I Wade Into the Shallow End of Starting a Business

I started my over at a small business fair in Oakland. The IRS was putting on a little show about home-based businesses and tax law that I thought would be informative.

The IRS has gotten a bit twitchy in recent years about home-based businesses because a lot of people try to use them as an angle. You stuff envelopes in the living room while watching TV and try to take the cost of your home and the cable bill as a deduction — that sort of thing.

So they’ve gotten anal about what you’ve got to do in order to deduct expenses for a home business. In order to deduct, say, a portion of your rent corresponding to the room in your house that you use for an office, that room has to be physically distinct from the rest of the house (walls), it’s got to be used exclusively for business (no crib for junior; no skis leaning up against the wall in the corner), and it’s got to be used regularly for business. And that’s just some for instances — the restrictions go on.

But I found some stuff I can use, and also picked up a lot of informative bits from other agencies that were at the fair.

One question that had been on my mind had to do with California Sales Tax. Its rate these days is 7.25%. But in San Francisco, where I live, this is boosted by four local and district taxes — two for 0.5% and two for 0.25% — to a total of 8.75%. But here’s where it gets tricky.

If you live in California, you know about the sales tax — it gets added to your bill for just about everything you buy. But did you know about the use tax?

I didn’t.

Let’s say you order a book from a mail-order company outside of California and they ship it to your California address. Does that company have to collect California sales tax and hand it over to the California government? No — because the regulation of interstate commerce is a federal thing, and states can’t tax it on their own, so sez the Constitution and the Supreme Court.

So — get this — the California government doesn’t tax the “sale” of the book, but the “purchase” of the book (which does happen in California). You, as a good California citizen, are supposed to keep track of everything you buy from out of state, and pay a “use” tax (the same percentage as the sales tax) voluntarily.

Yeah, I bet that happens a whole bunch.

But anyway, how this relates to me and to district taxes is as follows: The same sort of deal applies within the state of California to these additional local and district taxes. If the sale takes place in the district, all of the district taxes apply; but if the purchased product is shipped outside of the district, you don’t have to collect those taxes.
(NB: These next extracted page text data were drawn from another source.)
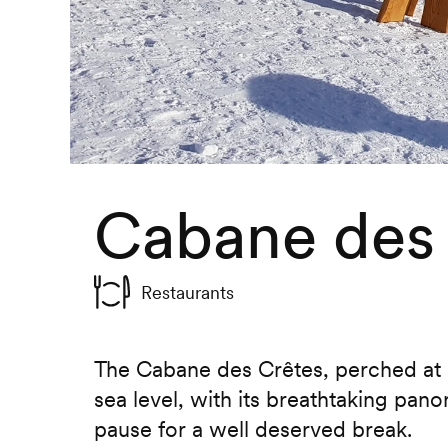
Cabane des
Restaurants
The Cabane des Crêtes, perched at
sea level, with its breathtaking pano
pause for a well deserved break.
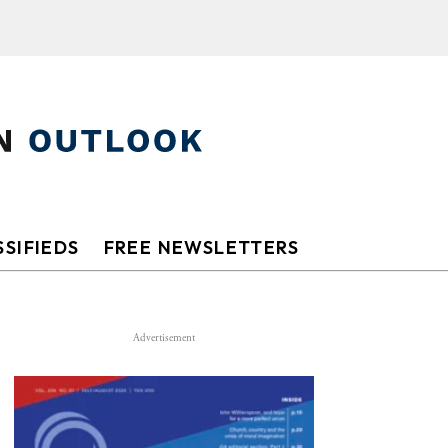
SIFIEDS
FREE NEWSLETTERS
Advertisement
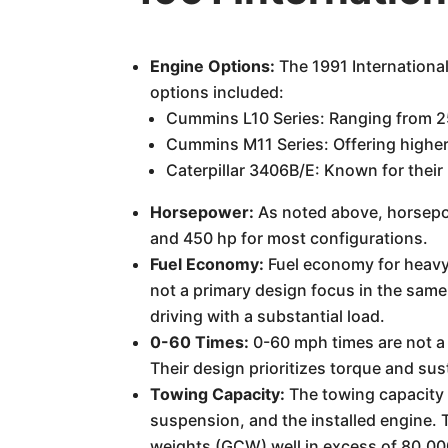
Engine Options:
The 1991 Internationa
options included:
Cummins L10 Series: Ranging from 2
Cummins M11 Series: Offering higher
Caterpillar 3406B/E: Known for thei
Horsepower:
As noted above, horsepowe
and 450 hp for most configurations.
Fuel Economy:
Fuel economy for heavy-
not a primary design focus in the same
driving with a substantial load.
0-60 Times:
0-60 mph times are not a 
Their design prioritizes torque and sus
Towing Capacity:
The towing capacity i
suspension, and the installed engine.
weights (GCW) well in excess of 80,00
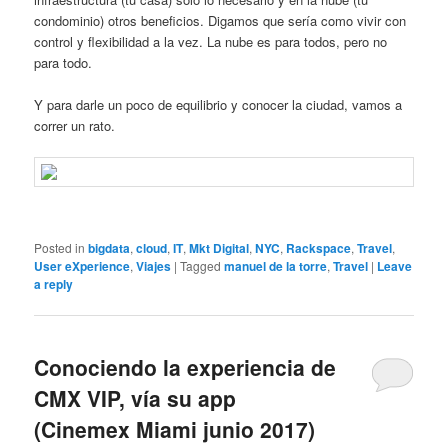
condominio) otros beneficios. Digamos que sería como vivir con
control y flexibilidad a la vez. La nube es para todos, pero no
para todo.
Y para darle un poco de equilibrio y conocer la ciudad, vamos a
correr un rato.
Posted in
bigdata
,
cloud
,
IT
,
Mkt Digital
,
NYC
,
Rackspace
,
Travel
,
User eXperience
,
Viajes
|
Tagged
manuel de la torre
,
Travel
|
Leave
a reply
Conociendo la experiencia de
CMX VIP, vía su app
(Cinemex Miami junio 2017)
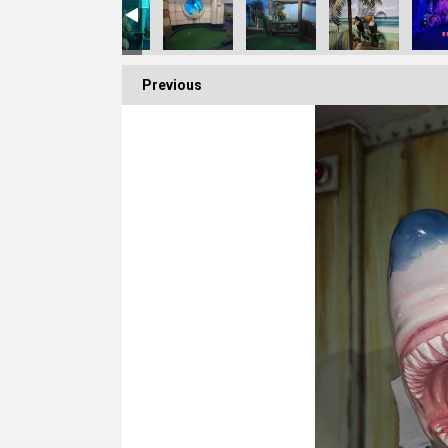
Previous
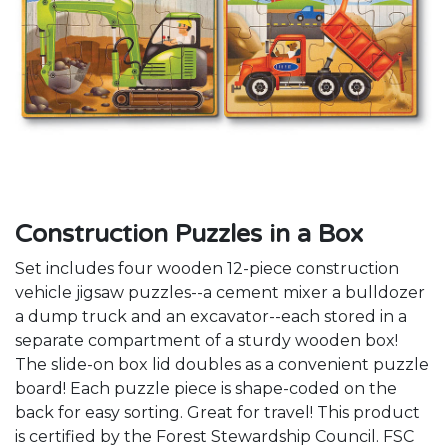
Construction Puzzles in a Box
Set includes four wooden 12-piece construction
vehicle jigsaw puzzles--a cement mixer a bulldozer
a dump truck and an excavator--each stored in a
separate compartment of a sturdy wooden box!
The slide-on box lid doubles as a convenient puzzle
board! Each puzzle piece is shape-coded on the
back for easy sorting. Great for travel! This product
is certified by the Forest Stewardship Council. FSC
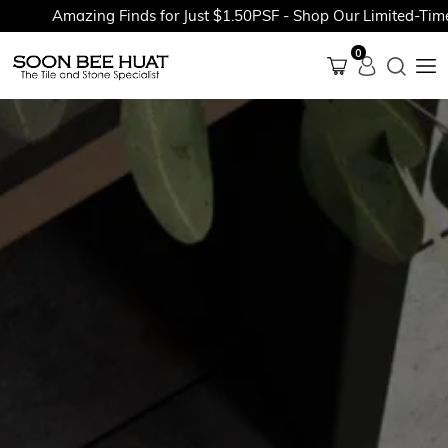
Amazing Finds for Just $1.50PSF - Shop Our Limited-Time Pr
0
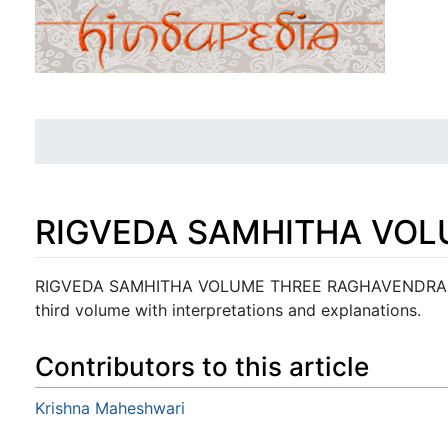
RIGVEDA SAMHITHA VOL
Jump to:
navigation
,
search
RIGVEDA SAMHITHA VOLUME THREE RAGHAVENDRA TIP
third volume with interpretations and explanations.
Contributors to this article
Krishna Maheshwari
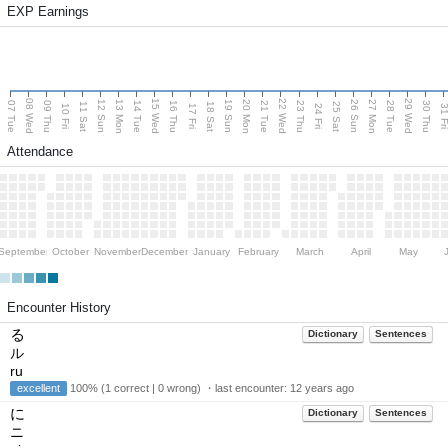
EXP Earnings
08 Wed
15 Wed
22 Wed
29 Wed
13 Mon
20 Mon
27 Mon
12 Sun
19 Sun
26 Sun
07 Tue
09 Thu
14 Tue
16 Thu
21 Tue
23 Thu
28 Tue
30 Thu
11 Sat
18 Sat
25 Sat
10 Fri
17 Fri
24 Fri
31 F
Attendance
September
October
November
December
January
February
March
April
May
Encounter History
る
Dictionary
Sentences
ル
ru
excellent
100% (1 correct | 0 wrong) ・last encounter:
12 years ago
に
Dictionary
Sentences
ニ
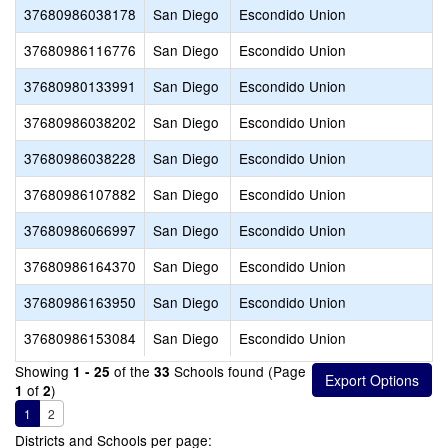
37680986038178
San Diego
Escondido Union
37680986116776
San Diego
Escondido Union
37680980133991
San Diego
Escondido Union
37680986038202
San Diego
Escondido Union
37680986038228
San Diego
Escondido Union
37680986107882
San Diego
Escondido Union
37680986066997
San Diego
Escondido Union
37680986164370
San Diego
Escondido Union
37680986163950
San Diego
Escondido Union
37680986153084
San Diego
Escondido Union
Showing
of the
Schools found (Page
1 - 25
33
of
)
1
2
1
2
Districts and Schools per page:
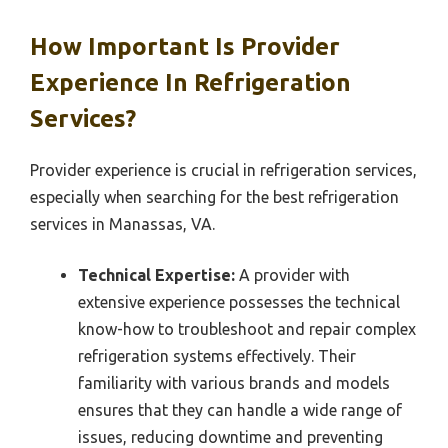
How Important Is Provider
Experience In Refrigeration
Services?
Provider experience is crucial in refrigeration services,
especially when searching for the best refrigeration
services in Manassas, VA.
Technical Expertise:
A provider with
extensive experience possesses the technical
know-how to troubleshoot and repair complex
refrigeration systems effectively. Their
familiarity with various brands and models
ensures that they can handle a wide range of
issues, reducing downtime and preventing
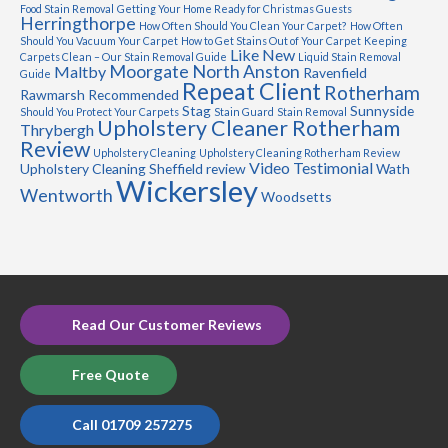
Food Stain Removal
Getting Your Home Ready for Christmas Guests
Herringthorpe
How Often Should You Clean Your Carpet?
How Often
Should You Vacuum Your Carpet
How to Get Stains Out of Your Carpet
Keeping
Like New
Carpets Clean – Our Stain Removal Guide
Liquid Stain Removal
Moorgate
North Anston
Maltby
Ravenfield
Guide
Repeat Client
Rotherham
Rawmarsh
Recommended
Stag
Sunnyside
Should You Protect Your Carpets
Stain Guard
Stain Removal
Upholstery Cleaner Rotherham
Thrybergh
Review
Upholstery Cleaning
Upholstery Cleaning Rotherham Review
Video Testimonial
Upholstery Cleaning Sheffield review
Wath
Wickersley
Wentworth
Woodsetts
Read Our Customer Reviews
Free Quote
Call 01709 257275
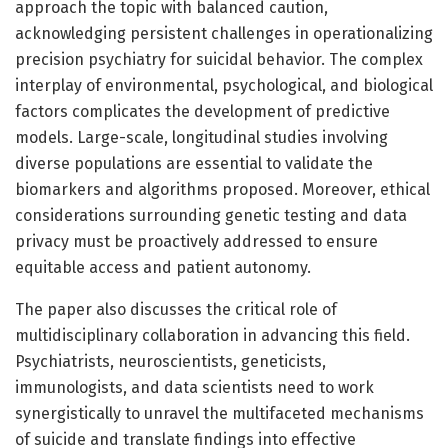
approach the topic with balanced caution,
acknowledging persistent challenges in operationalizing
precision psychiatry for suicidal behavior. The complex
interplay of environmental, psychological, and biological
factors complicates the development of predictive
models. Large-scale, longitudinal studies involving
diverse populations are essential to validate the
biomarkers and algorithms proposed. Moreover, ethical
considerations surrounding genetic testing and data
privacy must be proactively addressed to ensure
equitable access and patient autonomy.
The paper also discusses the critical role of
multidisciplinary collaboration in advancing this field.
Psychiatrists, neuroscientists, geneticists,
immunologists, and data scientists need to work
synergistically to unravel the multifaceted mechanisms
of suicide and translate findings into effective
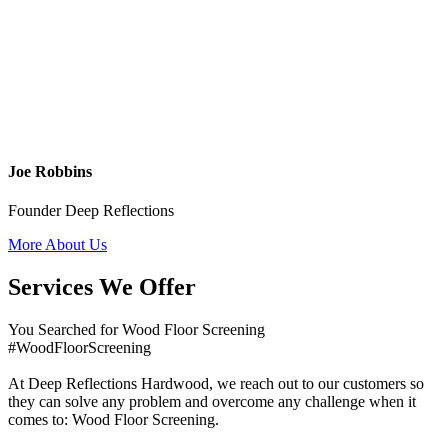
Joe Robbins
Founder Deep Reflections
More About Us
Services We Offer
You Searched for Wood Floor Screening
#WoodFloorScreening
At Deep Reflections Hardwood, we reach out to our customers so
they can solve any problem and overcome any challenge when it
comes to: Wood Floor Screening.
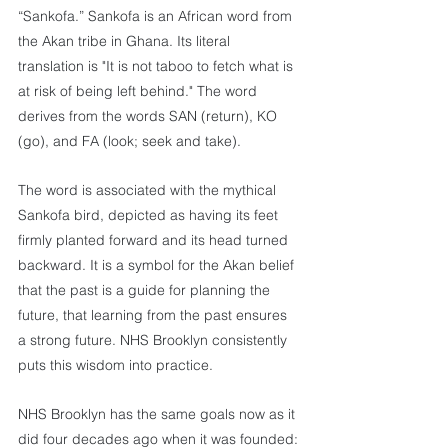
“Sankofa.” Sankofa is an African word from 
the Akan tribe in Ghana. Its literal 
translation is "It is not taboo to fetch what is 
at risk of being left behind." The word 
derives from the words SAN (return), KO 
(go), and FA (look; seek and take).
The word is associated with the mythical 
Sankofa bird, depicted as having its feet 
firmly planted forward and its head turned 
backward. It is a symbol for the Akan belief 
that the past is a guide for planning the 
future, that learning from the past ensures 
a strong future. NHS Brooklyn consistently 
puts this wisdom into practice.
NHS Brooklyn has the same goals now as it 
did four decades ago when it was founded: 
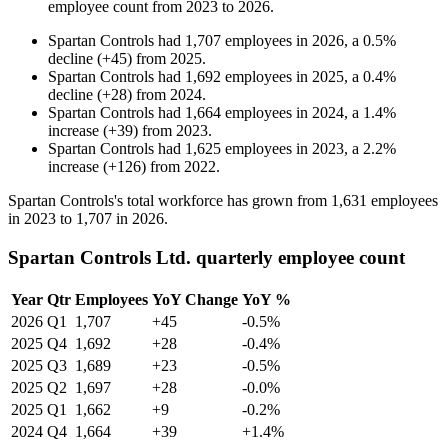
employee count from
2023
to
2026
.
Spartan Controls
had
1,707
employees in
2026
, a
0.5
%
decline
(
+
45
)
from
2025
.
Spartan Controls
had
1,692
employees in
2025
, a
0.4
%
decline
(
+
28
)
from
2024
.
Spartan Controls
had
1,664
employees in
2024
, a
1.4
%
increase
(
+
39
)
from
2023
.
Spartan Controls
had
1,625
employees in
2023
, a
2.2
%
increase
(
+
126
)
from
2022
.
Spartan Controls's total workforce has grown from
1,631
employees
in
2023
to
1,707
in
2026
.
Spartan Controls Ltd. quarterly employee count
Year
Qtr
Employees
YoY Change
YoY %
2026
Q1
1,707
+45
-0.5%
2025
Q4
1,692
+28
-0.4%
2025
Q3
1,689
+23
-0.5%
2025
Q2
1,697
+28
-0.0%
2025
Q1
1,662
+9
-0.2%
2024
Q4
1,664
+39
+1.4%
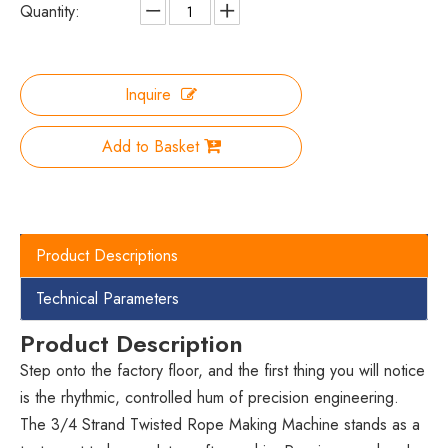
Quantity:
Inquire
Add to Basket
Product Descriptions
Technical Parameters
Product Description
Step onto the factory floor, and the first thing you will notice
is the rhythmic, controlled hum of precision engineering.
The 3/4 Strand Twisted Rope Making Machine stands as a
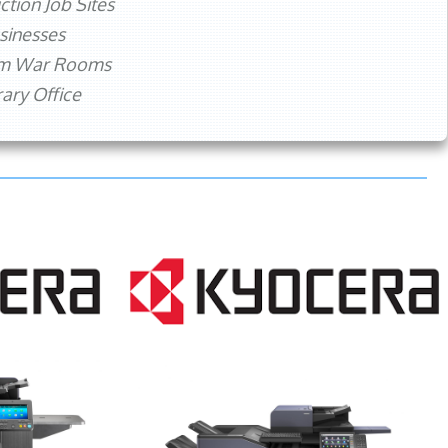
ction Job Sites
sinesses
rm War Rooms
ry Office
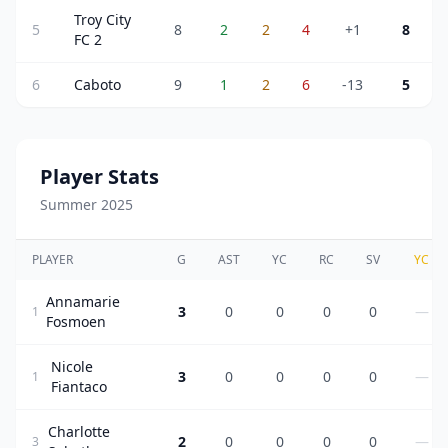
Troy City
5
8
2
2
4
+1
8
FC 2
6
Caboto
9
1
2
6
-13
5
Player Stats
Summer 2025
PLAYER
G
AST
YC
RC
SV
YC
Annamarie
3
0
0
0
0
—
1
Fosmoen
Nicole
3
0
0
0
0
—
1
Fiantaco
Charlotte
2
0
0
0
0
—
3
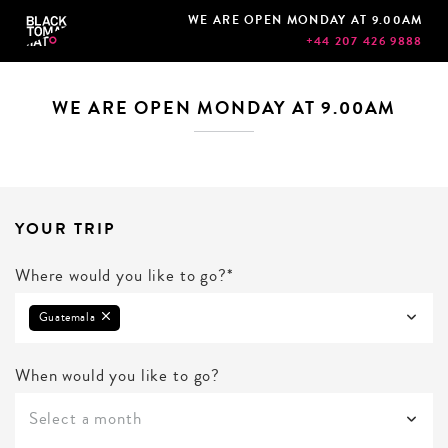
WE ARE OPEN MONDAY AT 9.00AM
+44 207 426 9888
WE ARE OPEN MONDAY AT 9.00AM
YOUR TRIP
Where would you like to go?*
Guatemala
When would you like to go?
Select a month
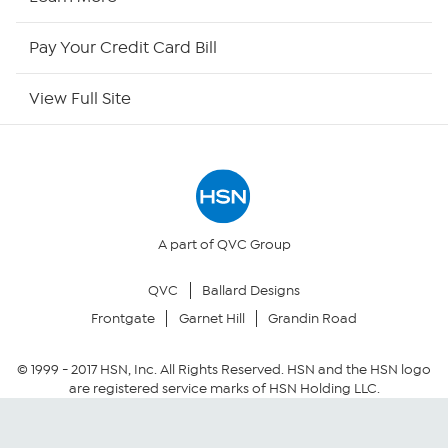
HSN Now
Pay Your Credit Card Bill
HSN Outlet
View Full Site
Site Index
Our Policies
Returns & Exchanges
A part of QVC Group
QVC
Ballard Designs
Privacy Policy
Frontgate
Garnet Hill
Grandin Road
Your Privacy Choices
© 1999 -
2017
HSN, Inc. All Rights Reserved. HSN and the HSN logo
are registered service marks of HSN Holding LLC.
Security Policy
Community Guidelines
So, I’m thinking… I live in four of these districts. If I start selling something mailorder, do I have to check a map every time I get an order to see which of those districts my customer lives in?

Well, the answer I got from behind one of the tables today is that for all intents and purposes, the four districts are coëxtensive with the city/county of San Francisco, so I’d charge 8.75% to customers in The City, and 7.25% to other Californians. That’s a relief.


the National War Tax Resistance Coordinating Committee conference started in Santa Rosa. I’d never been to one of these before and didn’t know much about the group or what to expect. There are about 40 or 50 of us, from all over the country, split about evenly male/female, aged from the late 20s to the 70s or thereabouts.

Almost everyone is from the white granola left. Which is to say, this is the kind of group where standing in a circle, holding hands, and singing something by Peter Paul and Mary is an earnest and unironic display, and where to divide up into four smaller groups the immediate suggestion is “fire signs in this corner, earth signs over there, etc.

As tax resisters, they run the gamut from folks who haven’t paid taxes for years to folks who are getting their feet wet by refusing to pay the federal excise tax pennies on their monthly phone bill. Some folks, like me, are doing the income reduction / voluntary simplicity technique. Others are working in the underground economy, doing jobs for cash or keeping their monetary transactions offshore. Some others file tax returns but don’t include any payment, and wait for the IRS to work its way through the long bureaucratic process of seizing money from their bank accounts. One fellow had joined with a bunch of other people nationwide in a constitutional challenge to the tax law until the lawyer who was running the scheme got stomped down by the government recently. He’s trying to figure out his next step.

And so everyone’s got a story to tell. We’re all fishing basically the same stream, but some of us are using flies and some are using bait and we’ve all got our own favorite spots and our own techniques. Now we’re talking fish.


Discuss amongst yourselves: Even if I succeed in reducing my federal income tax to zero, I still will be paying Social Security taxes. Some say that this is just a trust fund that the government oversees, but others say that this money is essentially just another part of the general fund that the government uses. In order to actually remove my support for the government and its actions, would I need also to stop paying the Social security tax?